● YOUR INSTRUCTIONS: Every line below that contains "Today" is to be copied.
Segment Open
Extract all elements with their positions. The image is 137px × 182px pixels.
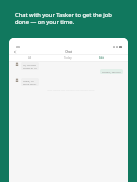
staticText: Edit bbox=[99, 56, 105, 60]
button[interactable]: Today bbox=[64, 56, 72, 60]
staticText: Today bbox=[64, 56, 72, 60]
staticText: Your Tasker will confirm the details soo… bbox=[47, 88, 95, 91]
staticText: Great, I'll bbox=[23, 79, 34, 82]
staticText: bring tools. bbox=[23, 82, 37, 85]
staticText: All bbox=[28, 56, 32, 60]
button[interactable]: All bbox=[28, 56, 32, 60]
staticText: Chat with your Tasker to get the job don… bbox=[15, 11, 137, 26]
staticText: Hi, I'm free bbox=[23, 63, 36, 66]
staticText: Friday at 10 bbox=[23, 66, 37, 69]
staticText: Perfect, see you bbox=[102, 70, 121, 73]
button[interactable]: Edit bbox=[99, 56, 105, 60]
button[interactable]: Back bbox=[13, 50, 17, 54]
staticText: Chat bbox=[9, 50, 128, 54]
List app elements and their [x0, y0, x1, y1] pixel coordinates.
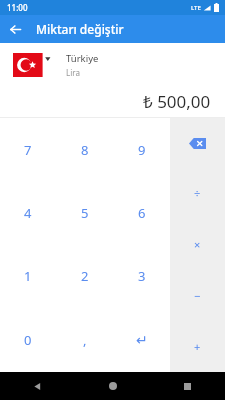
staticText: ↵	[136, 332, 148, 348]
button[interactable]: 7	[0, 118, 56, 181]
staticText: 9	[138, 141, 146, 159]
staticText: +	[194, 339, 201, 354]
staticText: 1	[24, 267, 32, 285]
staticText: ÷	[194, 186, 201, 201]
button[interactable]: 4	[0, 181, 56, 244]
button[interactable]: ,	[56, 308, 113, 372]
staticText: Miktarı değiştir	[36, 21, 124, 37]
staticText: ×	[194, 237, 201, 252]
button[interactable]: +	[170, 321, 225, 372]
staticText: Türkiye	[66, 52, 99, 65]
staticText: ,	[83, 331, 87, 349]
button[interactable]: 9	[113, 118, 170, 181]
button[interactable]: 2	[56, 244, 113, 308]
button[interactable]: ÷	[170, 168, 225, 219]
staticText: 6	[138, 204, 146, 222]
button[interactable]: ↵	[113, 308, 170, 372]
button[interactable]: Back	[0, 15, 30, 43]
staticText: −	[194, 288, 201, 303]
button[interactable]: −	[170, 270, 225, 321]
button[interactable]: 1	[0, 244, 56, 308]
staticText: 3	[138, 267, 146, 285]
staticText: ₺ 500,00	[143, 90, 211, 113]
button[interactable]: Backspace	[170, 118, 225, 168]
button[interactable]: 8	[56, 118, 113, 181]
staticText: 5	[81, 204, 89, 222]
staticText: Lira	[66, 67, 80, 78]
button[interactable]: 0	[0, 308, 56, 372]
button[interactable]: Türkiye	[0, 43, 225, 86]
staticText: 11:00	[7, 2, 28, 13]
staticText: 8	[81, 141, 89, 159]
staticText: 0	[24, 331, 32, 349]
staticText: LTE	[191, 4, 201, 12]
staticText: 7	[24, 141, 32, 159]
button[interactable]: 6	[113, 181, 170, 244]
button[interactable]: 5	[56, 181, 113, 244]
button[interactable]: ×	[170, 219, 225, 270]
button[interactable]: Home	[75, 372, 150, 400]
staticText: 4	[24, 204, 32, 222]
staticText: 2	[81, 267, 89, 285]
button[interactable]: 3	[113, 244, 170, 308]
button[interactable]: Back	[0, 372, 75, 400]
button[interactable]: Recents	[150, 372, 225, 400]
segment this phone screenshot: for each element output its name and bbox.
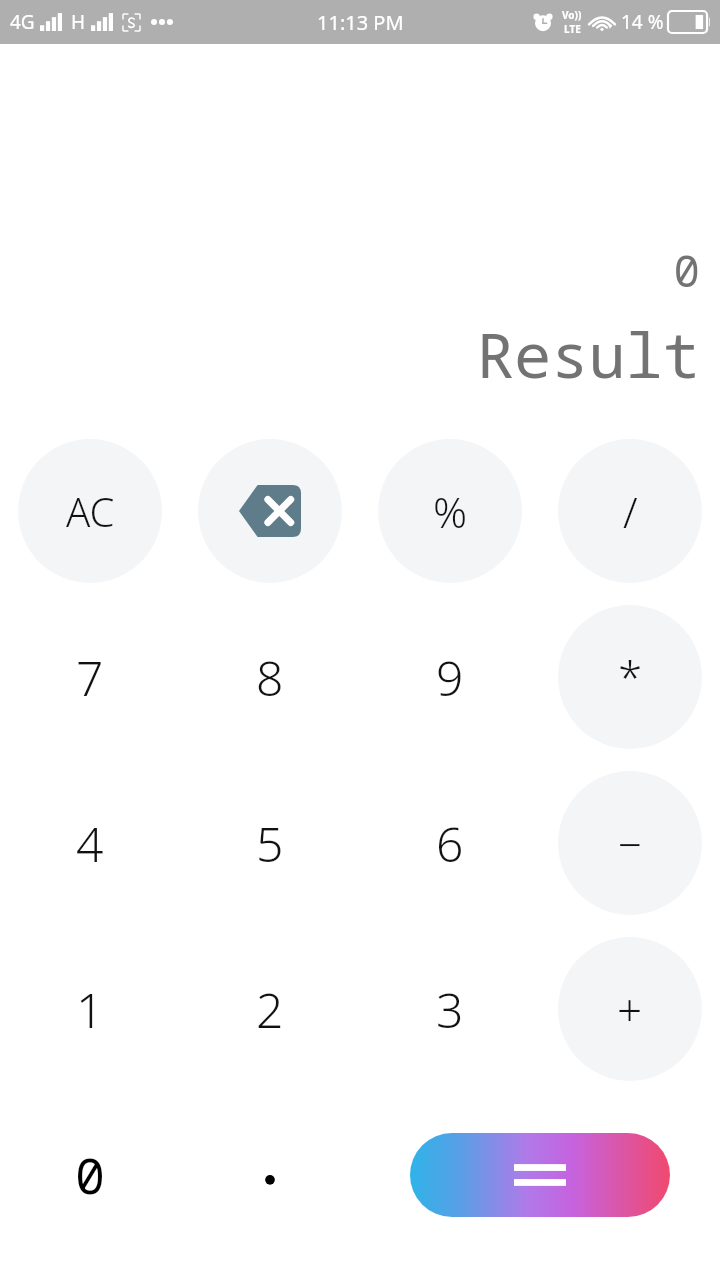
button[interactable]: * xyxy=(558,605,702,749)
staticText: 8 xyxy=(256,645,284,710)
staticText: 9 xyxy=(436,645,464,710)
staticText: % xyxy=(433,483,468,540)
button[interactable]: 2 xyxy=(198,937,342,1081)
button[interactable]: + xyxy=(558,937,702,1081)
button[interactable]: 5 xyxy=(198,771,342,915)
button[interactable]: 9 xyxy=(378,605,522,749)
staticText: 11:13 PM xyxy=(317,9,404,36)
button[interactable]: AC xyxy=(18,439,162,583)
staticText: 14 % xyxy=(621,9,664,35)
staticText: 4G xyxy=(10,9,35,35)
button[interactable]: 6 xyxy=(378,771,522,915)
staticText: − xyxy=(618,815,642,872)
staticText: 0 xyxy=(673,240,700,300)
button[interactable]: Equals xyxy=(410,1133,670,1217)
staticText: 3 xyxy=(436,977,464,1042)
button[interactable]: − xyxy=(558,771,702,915)
button[interactable]: 7 xyxy=(18,605,162,749)
staticText: + xyxy=(617,979,643,1039)
button[interactable]: 4 xyxy=(18,771,162,915)
button[interactable]: % xyxy=(378,439,522,583)
button[interactable] xyxy=(198,1103,342,1247)
staticText: 2 xyxy=(256,977,284,1042)
button[interactable]: 0 xyxy=(18,1103,162,1247)
staticText: / xyxy=(623,483,638,540)
button[interactable]: 1 xyxy=(18,937,162,1081)
staticText: * xyxy=(618,647,643,707)
button[interactable]: 3 xyxy=(378,937,522,1081)
staticText: 0 xyxy=(75,1141,105,1209)
staticText: Result xyxy=(476,312,700,396)
button[interactable]: Backspace xyxy=(198,439,342,583)
staticText: 5 xyxy=(256,811,284,876)
staticText: AC xyxy=(66,484,115,538)
staticText: 7 xyxy=(76,645,104,710)
button[interactable]: 8 xyxy=(198,605,342,749)
staticText: H xyxy=(71,9,86,35)
staticText: 6 xyxy=(436,811,464,876)
staticText: 1 xyxy=(76,977,104,1042)
staticText: Vo)) xyxy=(562,8,582,22)
staticText: LTE xyxy=(564,22,581,36)
button[interactable]: / xyxy=(558,439,702,583)
staticText: 4 xyxy=(76,811,104,876)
Segment Closed
● RESPONSE TO THE EXERCISE:
button[interactable]: Today bbox=[64, 56, 72, 60]
staticText: Today bbox=[64, 56, 72, 60]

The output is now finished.